In a major blow to the cryptocurrency industry, Silvergate Bank, one of the few banks that embraced the crypto sphere, has announced its voluntary liquidation. The California-based bank, known as the “crypto bank,” cited exposure to numerous bankruptcies of cryptocurrency firms since last summer as the reason for its downfall.
In a press release on Mar. 8, the company announced its intent to wind down operations and voluntarily liquidate the bank in an orderly manner and in accordance with applicable regulatory processes. The bank’s wind-down and liquidation plan includes full repayment of all deposits. The company is also considering how best to resolve claims and preserve the residual value of its assets, including its proprietary technology and tax assets.
While the bank has stated that the Federal Deposit Insurance Corporation (FDIC) is not involved and that taxpayers’ money will not be used, the liquidation is due to pressure from regulators, particularly the Department of Justice (DoJ), which has opened an investigation into Silvergate’s business relations with the empire of the former crypto king, Sam Bankman-Fried, who has been charged with twelve counts of fraud. Bankman-Fried’s empire consisted of bankrupt cryptocurrency exchange FTX and its sister company Alameda Research.
Despite regulators never publicly accusing Silvergate of any wrongdoing, its association with Bankman-Fried’s empire has created concerns. Besides FTX and Alameda Research, Reuters reported last month that Binance, the world’s largest cryptocurrency exchange, had access to a bank account belonging to its American subsidiary, Binance.US, which was held at Silvergate Bank.
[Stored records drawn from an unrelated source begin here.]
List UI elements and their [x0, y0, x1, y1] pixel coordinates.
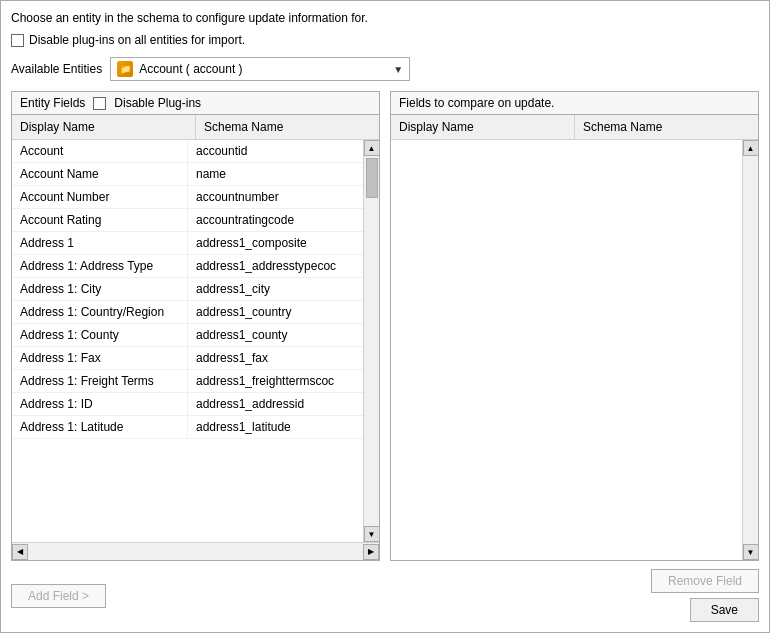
display-name-cell: Account Name [12, 163, 188, 185]
available-entities-label: Available Entities [11, 62, 102, 76]
left-panel-header: Entity Fields Disable Plug-ins [12, 92, 379, 115]
table-row[interactable]: Account Numberaccountnumber [12, 186, 363, 209]
left-col-schema-name: Schema Name [196, 115, 379, 139]
right-scroll-down-btn[interactable]: ▼ [743, 544, 759, 560]
schema-name-cell: address1_addresstypecoc [188, 255, 363, 277]
display-name-cell: Address 1: City [12, 278, 188, 300]
instruction-text: Choose an entity in the schema to config… [11, 11, 759, 25]
panels-row: Entity Fields Disable Plug-ins Display N… [11, 91, 759, 561]
schema-name-cell: address1_freighttermscoc [188, 370, 363, 392]
display-name-cell: Address 1 [12, 232, 188, 254]
remove-field-button[interactable]: Remove Field [651, 569, 759, 593]
right-panel-inner: ▲ ▼ [391, 140, 758, 560]
schema-name-cell: address1_city [188, 278, 363, 300]
schema-name-cell: address1_country [188, 301, 363, 323]
table-row[interactable]: Address 1: Address Typeaddress1_addresst… [12, 255, 363, 278]
display-name-cell: Address 1: Latitude [12, 416, 188, 438]
schema-name-cell: address1_addressid [188, 393, 363, 415]
right-bottom-buttons: Remove Field Save [651, 569, 759, 622]
left-table-header: Display Name Schema Name [12, 115, 379, 140]
table-row[interactable]: Accountaccountid [12, 140, 363, 163]
h-scroll-track [28, 545, 363, 559]
scroll-up-btn[interactable]: ▲ [364, 140, 380, 156]
h-scroll-right-btn[interactable]: ▶ [363, 544, 379, 560]
entity-dropdown[interactable]: 📁 Account ( account ) ▼ [110, 57, 410, 81]
table-row[interactable]: Account Namename [12, 163, 363, 186]
disable-plugins-checkbox[interactable] [11, 34, 24, 47]
table-row[interactable]: Address 1: Freight Termsaddress1_freight… [12, 370, 363, 393]
bottom-buttons-row: Add Field > Remove Field Save [11, 569, 759, 622]
scroll-track [365, 156, 379, 526]
display-name-cell: Address 1: Freight Terms [12, 370, 188, 392]
right-panel-header: Fields to compare on update. [391, 92, 758, 115]
schema-name-cell: address1_fax [188, 347, 363, 369]
schema-name-cell: address1_composite [188, 232, 363, 254]
table-row[interactable]: Address 1: Faxaddress1_fax [12, 347, 363, 370]
right-vertical-scrollbar[interactable]: ▲ ▼ [742, 140, 758, 560]
right-col-schema-name: Schema Name [575, 115, 758, 139]
h-scroll-left-btn[interactable]: ◀ [12, 544, 28, 560]
table-row[interactable]: Address 1: Country/Regionaddress1_countr… [12, 301, 363, 324]
dropdown-arrow-icon: ▼ [393, 64, 403, 75]
disable-plugins-row: Disable plug-ins on all entities for imp… [11, 33, 759, 47]
display-name-cell: Address 1: Address Type [12, 255, 188, 277]
disable-plugins-field-label: Disable Plug-ins [114, 96, 201, 110]
left-vertical-scrollbar[interactable]: ▲ ▼ [363, 140, 379, 542]
right-table-header: Display Name Schema Name [391, 115, 758, 140]
schema-name-cell: accountnumber [188, 186, 363, 208]
display-name-cell: Address 1: Country/Region [12, 301, 188, 323]
table-row[interactable]: Address 1: Latitudeaddress1_latitude [12, 416, 363, 439]
disable-plugins-label: Disable plug-ins on all entities for imp… [29, 33, 245, 47]
table-row[interactable]: Address 1: IDaddress1_addressid [12, 393, 363, 416]
left-panel-inner: AccountaccountidAccount NamenameAccount … [12, 140, 379, 542]
table-row[interactable]: Address 1: Countyaddress1_county [12, 324, 363, 347]
schema-name-cell: accountid [188, 140, 363, 162]
display-name-cell: Account Rating [12, 209, 188, 231]
display-name-cell: Account Number [12, 186, 188, 208]
display-name-cell: Address 1: Fax [12, 347, 188, 369]
left-panel: Entity Fields Disable Plug-ins Display N… [11, 91, 380, 561]
entity-name: Account ( account ) [139, 62, 242, 76]
schema-name-cell: address1_latitude [188, 416, 363, 438]
schema-name-cell: accountratingcode [188, 209, 363, 231]
entity-icon: 📁 [117, 61, 133, 77]
entity-row: Available Entities 📁 Account ( account )… [11, 57, 759, 81]
left-col-display-name: Display Name [12, 115, 196, 139]
right-scroll-track [744, 156, 758, 544]
display-name-cell: Address 1: ID [12, 393, 188, 415]
schema-name-cell: address1_county [188, 324, 363, 346]
right-scroll-up-btn[interactable]: ▲ [743, 140, 759, 156]
right-panel: Fields to compare on update. Display Nam… [390, 91, 759, 561]
add-field-button[interactable]: Add Field > [11, 584, 106, 608]
scroll-down-btn[interactable]: ▼ [364, 526, 380, 542]
display-name-cell: Account [12, 140, 188, 162]
right-col-display-name: Display Name [391, 115, 575, 139]
entity-fields-table-body[interactable]: AccountaccountidAccount NamenameAccount … [12, 140, 363, 542]
save-button[interactable]: Save [690, 598, 759, 622]
table-row[interactable]: Account Ratingaccountratingcode [12, 209, 363, 232]
table-row[interactable]: Address 1: Cityaddress1_city [12, 278, 363, 301]
table-row[interactable]: Address 1address1_composite [12, 232, 363, 255]
display-name-cell: Address 1: County [12, 324, 188, 346]
schema-name-cell: name [188, 163, 363, 185]
compare-fields-table-body[interactable] [391, 140, 742, 560]
entity-fields-title: Entity Fields [20, 96, 85, 110]
fields-compare-title: Fields to compare on update. [399, 96, 554, 110]
disable-plugins-field-checkbox[interactable] [93, 97, 106, 110]
scroll-thumb[interactable] [366, 158, 378, 198]
left-horizontal-scrollbar[interactable]: ◀ ▶ [12, 542, 379, 560]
Binance executives transferred hundreds of millions from this account to a trading platform, Merit Peak, managed by Changpeng Zhao, the founder of Binance and a major rival of Sam Bankman-Fried.
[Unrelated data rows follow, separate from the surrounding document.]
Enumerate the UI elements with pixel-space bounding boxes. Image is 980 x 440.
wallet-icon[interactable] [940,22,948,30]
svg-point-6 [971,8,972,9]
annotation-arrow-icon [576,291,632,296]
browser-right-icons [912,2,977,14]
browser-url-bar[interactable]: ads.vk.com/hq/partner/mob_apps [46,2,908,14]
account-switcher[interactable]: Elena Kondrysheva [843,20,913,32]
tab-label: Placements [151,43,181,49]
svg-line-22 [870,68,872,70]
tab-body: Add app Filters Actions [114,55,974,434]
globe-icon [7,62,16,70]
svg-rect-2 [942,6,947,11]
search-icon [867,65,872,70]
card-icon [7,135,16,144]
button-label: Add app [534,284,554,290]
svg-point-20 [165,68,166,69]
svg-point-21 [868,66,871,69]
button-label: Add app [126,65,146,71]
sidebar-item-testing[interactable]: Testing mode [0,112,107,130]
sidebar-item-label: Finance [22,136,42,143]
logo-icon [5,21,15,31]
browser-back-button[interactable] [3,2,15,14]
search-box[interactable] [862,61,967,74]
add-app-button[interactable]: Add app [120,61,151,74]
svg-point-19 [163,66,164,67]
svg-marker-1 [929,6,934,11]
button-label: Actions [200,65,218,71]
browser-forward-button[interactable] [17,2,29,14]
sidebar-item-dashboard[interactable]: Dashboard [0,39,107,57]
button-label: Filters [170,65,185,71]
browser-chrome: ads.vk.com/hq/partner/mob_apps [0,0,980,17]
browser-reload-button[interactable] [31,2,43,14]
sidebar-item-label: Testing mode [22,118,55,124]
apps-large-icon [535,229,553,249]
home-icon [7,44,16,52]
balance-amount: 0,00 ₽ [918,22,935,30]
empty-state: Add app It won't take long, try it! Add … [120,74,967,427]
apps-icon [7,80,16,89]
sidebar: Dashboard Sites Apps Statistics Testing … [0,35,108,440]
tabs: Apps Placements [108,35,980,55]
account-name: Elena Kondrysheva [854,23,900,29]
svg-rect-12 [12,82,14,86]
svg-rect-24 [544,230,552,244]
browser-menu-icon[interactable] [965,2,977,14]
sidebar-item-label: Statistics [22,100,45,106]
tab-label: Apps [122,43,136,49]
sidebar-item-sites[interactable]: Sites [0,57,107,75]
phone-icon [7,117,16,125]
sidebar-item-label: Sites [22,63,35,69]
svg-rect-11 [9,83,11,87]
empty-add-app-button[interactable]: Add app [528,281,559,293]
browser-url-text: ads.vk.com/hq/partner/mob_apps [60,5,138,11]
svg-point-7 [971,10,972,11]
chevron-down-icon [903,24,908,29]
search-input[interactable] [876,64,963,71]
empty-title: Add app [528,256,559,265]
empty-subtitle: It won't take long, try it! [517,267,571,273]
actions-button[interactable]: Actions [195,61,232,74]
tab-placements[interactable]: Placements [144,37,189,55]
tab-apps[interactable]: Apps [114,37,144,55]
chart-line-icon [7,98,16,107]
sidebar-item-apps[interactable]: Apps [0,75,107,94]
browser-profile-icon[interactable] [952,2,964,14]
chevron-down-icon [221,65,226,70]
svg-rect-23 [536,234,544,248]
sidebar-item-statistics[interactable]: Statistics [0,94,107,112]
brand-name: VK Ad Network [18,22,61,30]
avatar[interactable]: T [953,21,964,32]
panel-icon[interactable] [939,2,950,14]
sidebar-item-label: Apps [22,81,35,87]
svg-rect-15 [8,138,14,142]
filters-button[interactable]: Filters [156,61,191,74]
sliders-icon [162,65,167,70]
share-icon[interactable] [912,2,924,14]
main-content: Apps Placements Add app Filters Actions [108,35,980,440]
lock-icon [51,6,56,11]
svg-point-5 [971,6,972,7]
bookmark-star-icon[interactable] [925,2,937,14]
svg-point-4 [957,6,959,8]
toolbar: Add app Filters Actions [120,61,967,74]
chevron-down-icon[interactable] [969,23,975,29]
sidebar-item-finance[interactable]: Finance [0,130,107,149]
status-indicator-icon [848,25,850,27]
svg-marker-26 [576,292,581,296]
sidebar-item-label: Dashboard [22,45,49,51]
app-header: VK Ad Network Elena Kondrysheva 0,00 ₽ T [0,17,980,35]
In 2013, Silvergate (SI) began to court cryptocurrency firms when traditional banks were reluctant to do so due to the opacity prevailing in the sector, becoming the “crypto bank.” The firm made its IPO in 2019, promising a complete refocus on the industry, which was then experiencing a renaissance. As of Sep. 30, Silvergate had $11.9 billion in digital assets held as deposits. However, the bankruptcy of FTX and Alameda on Nov. 11 scared away customers. The bank thus reported only $3.8 billion in digital assets held as deposits as of Dec. 31. FTX was one of Silvergate’s big customers. After its Mar. 1 warnings, Silvergate’s few remaining crypto clients also fled.
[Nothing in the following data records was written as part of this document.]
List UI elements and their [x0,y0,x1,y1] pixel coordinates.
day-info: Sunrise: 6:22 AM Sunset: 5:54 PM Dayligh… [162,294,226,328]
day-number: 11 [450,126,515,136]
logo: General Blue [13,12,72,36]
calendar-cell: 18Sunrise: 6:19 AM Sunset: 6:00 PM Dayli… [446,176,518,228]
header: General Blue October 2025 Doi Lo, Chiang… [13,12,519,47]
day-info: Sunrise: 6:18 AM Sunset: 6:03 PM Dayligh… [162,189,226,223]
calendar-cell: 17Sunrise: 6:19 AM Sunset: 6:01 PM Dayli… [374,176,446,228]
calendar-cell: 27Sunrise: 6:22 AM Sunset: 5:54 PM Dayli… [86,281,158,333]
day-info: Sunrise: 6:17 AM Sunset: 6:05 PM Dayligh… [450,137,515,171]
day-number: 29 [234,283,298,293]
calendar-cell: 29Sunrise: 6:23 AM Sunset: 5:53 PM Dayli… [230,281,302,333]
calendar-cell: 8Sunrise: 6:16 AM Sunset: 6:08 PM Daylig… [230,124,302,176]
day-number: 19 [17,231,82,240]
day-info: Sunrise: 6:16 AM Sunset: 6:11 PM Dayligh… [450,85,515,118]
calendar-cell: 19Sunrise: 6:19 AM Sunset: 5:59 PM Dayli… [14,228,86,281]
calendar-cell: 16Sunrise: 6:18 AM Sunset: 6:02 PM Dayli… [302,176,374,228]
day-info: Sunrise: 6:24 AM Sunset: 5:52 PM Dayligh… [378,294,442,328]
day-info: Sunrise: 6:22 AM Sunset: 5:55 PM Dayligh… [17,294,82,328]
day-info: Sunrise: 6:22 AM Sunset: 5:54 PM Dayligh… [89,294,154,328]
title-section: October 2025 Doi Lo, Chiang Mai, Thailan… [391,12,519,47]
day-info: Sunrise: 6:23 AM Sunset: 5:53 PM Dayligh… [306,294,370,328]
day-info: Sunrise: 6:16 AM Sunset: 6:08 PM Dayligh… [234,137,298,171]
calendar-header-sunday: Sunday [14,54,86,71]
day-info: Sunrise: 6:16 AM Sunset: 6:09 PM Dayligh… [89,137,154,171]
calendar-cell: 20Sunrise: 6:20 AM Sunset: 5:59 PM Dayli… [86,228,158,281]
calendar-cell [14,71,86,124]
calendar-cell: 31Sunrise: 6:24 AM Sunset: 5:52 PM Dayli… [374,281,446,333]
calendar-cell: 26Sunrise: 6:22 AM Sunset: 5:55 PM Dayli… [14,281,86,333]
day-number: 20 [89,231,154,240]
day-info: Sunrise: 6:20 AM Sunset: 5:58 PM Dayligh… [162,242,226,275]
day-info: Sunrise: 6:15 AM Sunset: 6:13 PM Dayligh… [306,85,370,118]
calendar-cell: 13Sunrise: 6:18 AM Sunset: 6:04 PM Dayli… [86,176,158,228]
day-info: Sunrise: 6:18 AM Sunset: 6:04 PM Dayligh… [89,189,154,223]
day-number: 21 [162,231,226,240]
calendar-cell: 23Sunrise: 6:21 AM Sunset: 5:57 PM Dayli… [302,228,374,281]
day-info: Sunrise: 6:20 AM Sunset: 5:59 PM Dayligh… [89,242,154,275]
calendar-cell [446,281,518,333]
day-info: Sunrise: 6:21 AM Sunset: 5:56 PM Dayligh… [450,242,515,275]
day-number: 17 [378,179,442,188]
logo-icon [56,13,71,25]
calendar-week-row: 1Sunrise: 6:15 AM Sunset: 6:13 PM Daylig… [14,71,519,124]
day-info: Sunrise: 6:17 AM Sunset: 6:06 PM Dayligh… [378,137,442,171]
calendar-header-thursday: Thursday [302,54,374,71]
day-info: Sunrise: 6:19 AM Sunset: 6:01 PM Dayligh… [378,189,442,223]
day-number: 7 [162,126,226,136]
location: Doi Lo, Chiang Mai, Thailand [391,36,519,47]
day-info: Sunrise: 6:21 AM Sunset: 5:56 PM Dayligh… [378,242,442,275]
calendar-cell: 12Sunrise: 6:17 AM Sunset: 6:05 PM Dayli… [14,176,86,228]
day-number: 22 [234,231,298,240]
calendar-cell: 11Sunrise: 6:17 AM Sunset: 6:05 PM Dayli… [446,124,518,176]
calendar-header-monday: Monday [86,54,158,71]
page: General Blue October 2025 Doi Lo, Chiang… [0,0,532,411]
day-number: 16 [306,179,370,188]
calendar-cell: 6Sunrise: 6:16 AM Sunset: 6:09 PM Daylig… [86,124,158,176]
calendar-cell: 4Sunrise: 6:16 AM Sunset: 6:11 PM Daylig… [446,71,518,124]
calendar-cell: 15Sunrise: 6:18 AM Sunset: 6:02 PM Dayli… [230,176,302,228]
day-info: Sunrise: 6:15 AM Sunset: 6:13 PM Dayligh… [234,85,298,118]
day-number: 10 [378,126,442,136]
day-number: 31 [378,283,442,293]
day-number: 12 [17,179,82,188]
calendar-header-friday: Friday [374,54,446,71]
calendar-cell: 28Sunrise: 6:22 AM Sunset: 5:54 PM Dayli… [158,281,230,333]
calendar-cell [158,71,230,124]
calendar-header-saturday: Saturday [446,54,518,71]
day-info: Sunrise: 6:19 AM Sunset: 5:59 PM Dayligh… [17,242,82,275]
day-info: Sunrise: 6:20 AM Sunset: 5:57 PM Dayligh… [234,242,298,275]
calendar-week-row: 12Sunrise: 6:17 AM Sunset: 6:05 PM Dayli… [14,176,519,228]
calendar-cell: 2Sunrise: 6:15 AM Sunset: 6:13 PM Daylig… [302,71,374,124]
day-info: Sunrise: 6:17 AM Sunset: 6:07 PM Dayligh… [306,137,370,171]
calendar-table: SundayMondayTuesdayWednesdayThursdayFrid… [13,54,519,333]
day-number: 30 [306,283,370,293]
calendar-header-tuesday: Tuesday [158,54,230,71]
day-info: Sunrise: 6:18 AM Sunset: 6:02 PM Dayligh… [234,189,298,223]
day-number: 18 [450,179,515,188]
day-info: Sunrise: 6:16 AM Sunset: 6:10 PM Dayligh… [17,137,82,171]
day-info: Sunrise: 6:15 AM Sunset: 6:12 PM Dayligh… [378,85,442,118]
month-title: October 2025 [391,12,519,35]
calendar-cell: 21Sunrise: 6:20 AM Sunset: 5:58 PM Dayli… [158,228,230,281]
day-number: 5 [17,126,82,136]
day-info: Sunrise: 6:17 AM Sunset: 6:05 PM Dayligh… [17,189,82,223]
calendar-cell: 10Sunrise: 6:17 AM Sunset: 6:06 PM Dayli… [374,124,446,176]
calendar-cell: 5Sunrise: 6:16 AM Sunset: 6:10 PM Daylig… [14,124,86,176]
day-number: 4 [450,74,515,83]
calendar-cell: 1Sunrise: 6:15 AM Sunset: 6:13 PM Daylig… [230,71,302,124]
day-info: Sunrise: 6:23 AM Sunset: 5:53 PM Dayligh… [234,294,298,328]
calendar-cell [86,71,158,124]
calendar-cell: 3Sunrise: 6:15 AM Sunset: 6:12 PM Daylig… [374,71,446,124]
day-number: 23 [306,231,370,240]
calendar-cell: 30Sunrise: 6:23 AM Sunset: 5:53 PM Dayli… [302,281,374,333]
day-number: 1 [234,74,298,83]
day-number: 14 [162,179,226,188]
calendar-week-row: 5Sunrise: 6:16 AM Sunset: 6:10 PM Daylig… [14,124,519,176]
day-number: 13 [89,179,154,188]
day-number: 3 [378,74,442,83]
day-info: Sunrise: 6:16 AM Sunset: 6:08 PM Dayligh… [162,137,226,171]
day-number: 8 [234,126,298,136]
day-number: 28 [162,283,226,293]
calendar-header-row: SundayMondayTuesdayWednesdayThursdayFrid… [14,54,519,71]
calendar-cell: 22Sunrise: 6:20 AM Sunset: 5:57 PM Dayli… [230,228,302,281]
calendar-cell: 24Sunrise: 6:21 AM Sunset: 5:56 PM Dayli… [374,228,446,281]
Coinbase, Circle, Paxos, Crypto.com, Bitstamp, Cboe Digital Markets, Galaxy Digital, and Gemini all said on Mar. 2 that they would suspend automated clearing house (ACH) transfers and other business operations with the bank. LedgerX, a crypto derivatives provider, was the first to cut ties with Silvergate. Essentially, all these firms no longer accept payments through Silvergate and no longer use the bank to make payments.
In conclusion, Silvergate Bank’s voluntary liquidation is a significant event for the cryptocurrency industry. It highlights the need for cryptocurrency firms to conduct business with caution and for regulators to provide clarity to avoid similar incidents in the future.